## BRIEF
Reproduce the data exactly.

━━━━━ PROVIDED INFORMATION

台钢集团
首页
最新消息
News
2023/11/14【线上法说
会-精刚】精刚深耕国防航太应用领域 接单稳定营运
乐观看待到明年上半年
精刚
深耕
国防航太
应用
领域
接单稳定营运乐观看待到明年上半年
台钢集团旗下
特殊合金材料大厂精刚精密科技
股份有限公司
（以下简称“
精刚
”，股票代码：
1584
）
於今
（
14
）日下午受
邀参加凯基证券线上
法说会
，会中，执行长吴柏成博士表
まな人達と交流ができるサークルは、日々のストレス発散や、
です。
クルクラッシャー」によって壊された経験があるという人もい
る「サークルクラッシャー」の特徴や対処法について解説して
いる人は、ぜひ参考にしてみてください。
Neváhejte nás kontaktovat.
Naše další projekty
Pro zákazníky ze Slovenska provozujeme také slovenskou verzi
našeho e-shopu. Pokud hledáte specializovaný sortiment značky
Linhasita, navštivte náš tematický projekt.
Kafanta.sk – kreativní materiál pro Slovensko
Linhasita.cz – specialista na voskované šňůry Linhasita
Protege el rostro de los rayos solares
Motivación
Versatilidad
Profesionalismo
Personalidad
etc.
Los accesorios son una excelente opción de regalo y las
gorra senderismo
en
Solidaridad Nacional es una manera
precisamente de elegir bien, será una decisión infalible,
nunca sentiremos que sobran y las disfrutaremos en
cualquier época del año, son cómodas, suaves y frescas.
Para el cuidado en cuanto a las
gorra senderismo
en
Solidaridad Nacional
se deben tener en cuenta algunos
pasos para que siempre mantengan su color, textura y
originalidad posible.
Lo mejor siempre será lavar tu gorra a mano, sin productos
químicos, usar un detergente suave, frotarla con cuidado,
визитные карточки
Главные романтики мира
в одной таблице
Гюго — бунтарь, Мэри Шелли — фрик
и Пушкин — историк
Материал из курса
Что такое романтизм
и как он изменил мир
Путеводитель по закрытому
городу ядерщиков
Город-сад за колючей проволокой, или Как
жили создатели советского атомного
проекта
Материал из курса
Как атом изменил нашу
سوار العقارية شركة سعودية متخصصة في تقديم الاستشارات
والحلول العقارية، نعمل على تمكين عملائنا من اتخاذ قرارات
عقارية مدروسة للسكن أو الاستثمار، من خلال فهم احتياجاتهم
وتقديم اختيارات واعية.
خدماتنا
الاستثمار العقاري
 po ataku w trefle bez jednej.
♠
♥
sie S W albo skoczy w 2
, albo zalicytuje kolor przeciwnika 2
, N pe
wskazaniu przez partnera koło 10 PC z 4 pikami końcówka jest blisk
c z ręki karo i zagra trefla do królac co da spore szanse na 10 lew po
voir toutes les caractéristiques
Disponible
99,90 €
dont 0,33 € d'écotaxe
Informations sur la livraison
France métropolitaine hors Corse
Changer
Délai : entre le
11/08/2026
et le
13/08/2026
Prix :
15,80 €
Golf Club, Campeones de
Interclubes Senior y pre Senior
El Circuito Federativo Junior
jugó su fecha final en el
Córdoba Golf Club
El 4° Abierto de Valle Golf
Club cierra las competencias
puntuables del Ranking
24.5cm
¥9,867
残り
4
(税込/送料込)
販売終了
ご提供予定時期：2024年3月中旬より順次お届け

━━━━━━━━━━

## EXERCISE RESPONSE
台钢集团
首页
最新消息
News
2023/11/14【线上法说
会-精刚】精刚深耕国防航太应用领域 接单稳定营运
乐观看待到明年上半年
精刚
深耕
国防航太
应用
领域
接单稳定营运乐观看待到明年上半年
台钢集团旗下
特殊合金材料大厂精刚精密科技
股份有限公司
（以下简称“
精刚
”，股票代码：
1584
）
於今
（
14
）日下午受
邀参加凯基证券线上
法说会
，会中，执行长吴柏成博士表
まな人達と交流ができるサークルは、日々のストレス発散や、
です。
クルクラッシャー」によって壊された経験があるという人もい
る「サークルクラッシャー」の特徴や対処法について解説して
いる人は、ぜひ参考にしてみてください。
Neváhejte nás kontaktovat.
Naše další projekty
Pro zákazníky ze Slovenska provozujeme také slovenskou verzi
našeho e-shopu. Pokud hledáte specializovaný sortiment značky
Linhasita, navštivte náš tematický projekt.
Kafanta.sk – kreativní materiál pro Slovensko
Linhasita.cz – specialista na voskované šňůry Linhasita
Protege el rostro de los rayos solares
Motivación
Versatilidad
Profesionalismo
Personalidad
etc.
Los accesorios son una excelente opción de regalo y las
gorra senderismo
en
Solidaridad Nacional es una manera
precisamente de elegir bien, será una decisión infalible,
nunca sentiremos que sobran y las disfrutaremos en
cualquier época del año, son cómodas, suaves y frescas.
Para el cuidado en cuanto a las
gorra senderismo
en
Solidaridad Nacional
se deben tener en cuenta algunos
pasos para que siempre mantengan su color, textura y
originalidad posible.
Lo mejor siempre será lavar tu gorra a mano, sin productos
químicos, usar un detergente suave, frotarla con cuidado,
визитные карточки
Главные романтики мира
в одной таблице
Гюго — бунтарь, Мэри Шелли — фрик
и Пушкин — историк
Материал из курса
Что такое романтизм
и как он изменил мир
Путеводитель по закрытому
городу ядерщиков
Город-сад за колючей проволокой, или Как
жили создатели советского атомного
проекта
Материал из курса
Как атом изменил нашу
سوار العقارية شركة سعودية متخصصة في تقديم الاستشارات
والحلول العقارية، نعمل على تمكين عملائنا من اتخاذ قرارات
عقارية مدروسة للسكن أو الاستثمار، من خلال فهم احتياجاتهم
وتقديم اختيارات واعية.
خدماتنا
الاستثمار العقاري
 po ataku w trefle bez jednej.
♠
♥
sie S W albo skoczy w 2
, albo zalicytuje kolor przeciwnika 2
, N pe
wskazaniu przez partnera koło 10 PC z 4 pikami końcówka jest blisk
c z ręki karo i zagra trefla do królac co da spore szanse na 10 lew po
voir toutes les caractéristiques
Disponible
99,90 €
dont 0,33 € d'écotaxe
Informations sur la livraison
France métropolitaine hors Corse
Changer
Délai : entre le
11/08/2026
et le
13/08/2026
Prix :
15,80 €
Golf Club, Campeones de
Interclubes Senior y pre Senior
El Circuito Federativo Junior
jugó su fecha final en el
Córdoba Golf Club
El 4° Abierto de Valle Golf
Club cierra las competencias
puntuables del Ranking
24.5cm
¥9,867
残り
4
(税込/送料込)
販売終了
ご提供予定時期：2024年3月中旬より順次お届け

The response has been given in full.